● Work request
Print every entry below again. Nothing may differ from the original.

● Supplied material
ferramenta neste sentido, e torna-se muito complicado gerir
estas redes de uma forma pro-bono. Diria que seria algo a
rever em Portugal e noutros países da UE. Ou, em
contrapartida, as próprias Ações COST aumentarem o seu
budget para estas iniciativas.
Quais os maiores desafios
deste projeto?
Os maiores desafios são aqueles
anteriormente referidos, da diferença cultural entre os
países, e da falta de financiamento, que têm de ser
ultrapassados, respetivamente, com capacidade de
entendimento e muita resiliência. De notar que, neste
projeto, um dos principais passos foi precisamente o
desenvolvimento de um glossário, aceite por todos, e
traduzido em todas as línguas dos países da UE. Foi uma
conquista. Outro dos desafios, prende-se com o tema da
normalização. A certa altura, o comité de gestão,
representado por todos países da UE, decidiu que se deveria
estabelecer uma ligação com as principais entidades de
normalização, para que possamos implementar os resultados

● Finished task
ferramenta neste sentido, e torna-se muito complicado gerir
estas redes de uma forma pro-bono. Diria que seria algo a
rever em Portugal e noutros países da UE. Ou, em
contrapartida, as próprias Ações COST aumentarem o seu
budget para estas iniciativas.
Quais os maiores desafios
deste projeto?
Os maiores desafios são aqueles
anteriormente referidos, da diferença cultural entre os
países, e da falta de financiamento, que têm de ser
ultrapassados, respetivamente, com capacidade de
entendimento e muita resiliência. De notar que, neste
projeto, um dos principais passos foi precisamente o
desenvolvimento de um glossário, aceite por todos, e
traduzido em todas as línguas dos países da UE. Foi uma
conquista. Outro dos desafios, prende-se com o tema da
normalização. A certa altura, o comité de gestão,
representado por todos países da UE, decidiu que se deveria
estabelecer uma ligação com as principais entidades de
normalização, para que possamos implementar os resultados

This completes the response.